The world is a strange place. It is filled with life, and death, and then repeats itself over and over again. The repetition keeps it spinning round, and is often conceived as "the way things were meant to be". That it can't be slowed, it cannot be altered, and we are sentenced to be swept away in the cycle until it is our own time to pass.
But if you break the earth down and down again, things will seem less ordinary. More or less. You can separate the population into cultures and histories, homes and descent.

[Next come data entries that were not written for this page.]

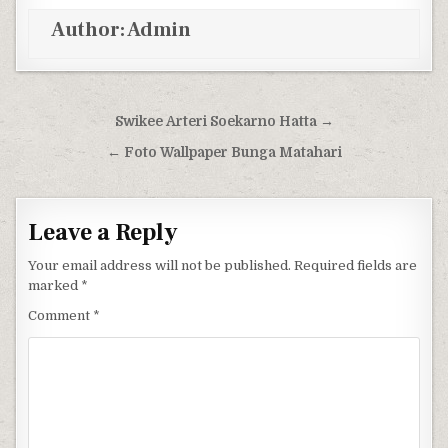
Author:
Admin
Post navigation
Swikee Arteri Soekarno Hatta →
← Foto Wallpaper Bunga Matahari
Leave a Reply
Your email address will not be published.
Required fields are
marked
*
Comment
*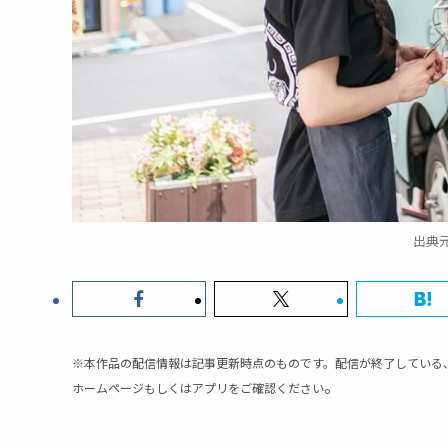
出典元
※本作品の配信情報は記事更新時点のものです。配信が終了している
。
ホームページもしくはアプリをご確認ください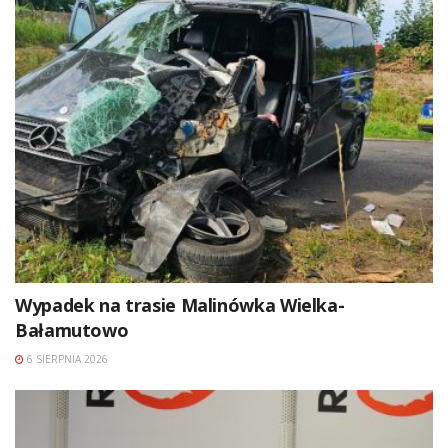
Wypadek na trasie Malinówka Wielka-
Bałamutowo
6 SIERPNIA 2026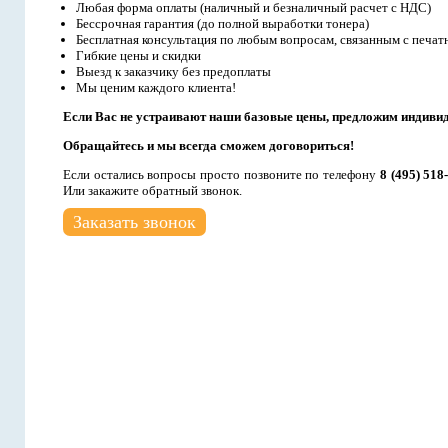
Любая форма оплаты (наличный и безналичный расчет с НДС)
Бессрочная гарантия (до полной выработки тонера)
Бесплатная консультация по любым вопросам, связанным с печат
Гибкие цены и скидки
Выезд к заказчику без предоплаты
Мы ценим каждого клиента!
Если Вас не устраивают наши базовые цены, предложим индиви
Обращайтесь и мы всегда сможем договориться!
Если остались вопросы просто позвоните по телефону
8 (495) 518
Или закажите обратный звонок.
Заказать звонок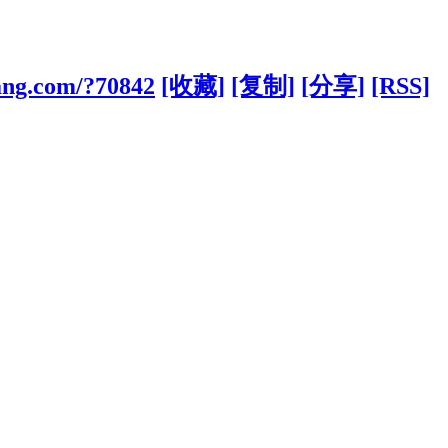
bang.com/?70842
[收藏]
[复制]
[分享]
[RSS]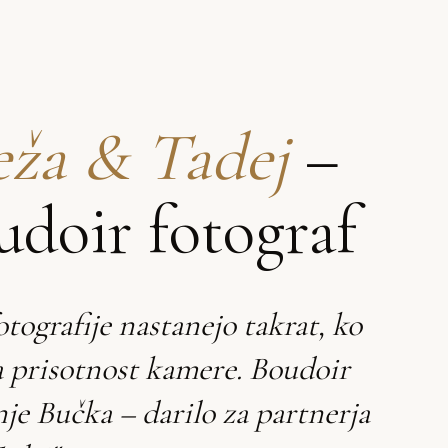
ža & Tadej
–
udoir fotograf
otografije nastanejo takrat, ko
a prisotnost kamere. Boudoir
nje Bučka – darilo za partnerja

You can judge someone by who they were yesterday, who they are today, and who they will become tomorrow.
And you can picture all of the world's people in your head, and you will see nameless blurs of complexions.
And you can look at that big picture, and you can see the death and destruction and the pain that our kind has caused.
But maybe, just maybe, if you look a little closer at the individual person, each of their lives, you might see that this world still does have some good in it after all. That maybe there is hope for us all.
It's an exceptionally cool night in July in southern Alabama. If you listen closely, real closely, you might be able to hear the hum of the hospital's air conditioning, the soft purr of the appliances, the bubbling of the pots in the kitchen, the murmur of voices in neighboring rooms, and the various groans and ever steady whir of the many pieces of equipment.
The sky is an explosion of a magnificent array of blues and oranges and scarlets and velvet salmon and fiery corn colors and silky indigos. The air is warm, and the gentle breeze whispers softly of sparkling waters and twinkling stars promised to the darkening sky.
But still, there is a certain weight that hangs in the air. There is a twinge in the atmosphere that tweaks its inhabitants' feelings so slightly many do not take notice of its presence. But even if it does go unnoticed, it is still there.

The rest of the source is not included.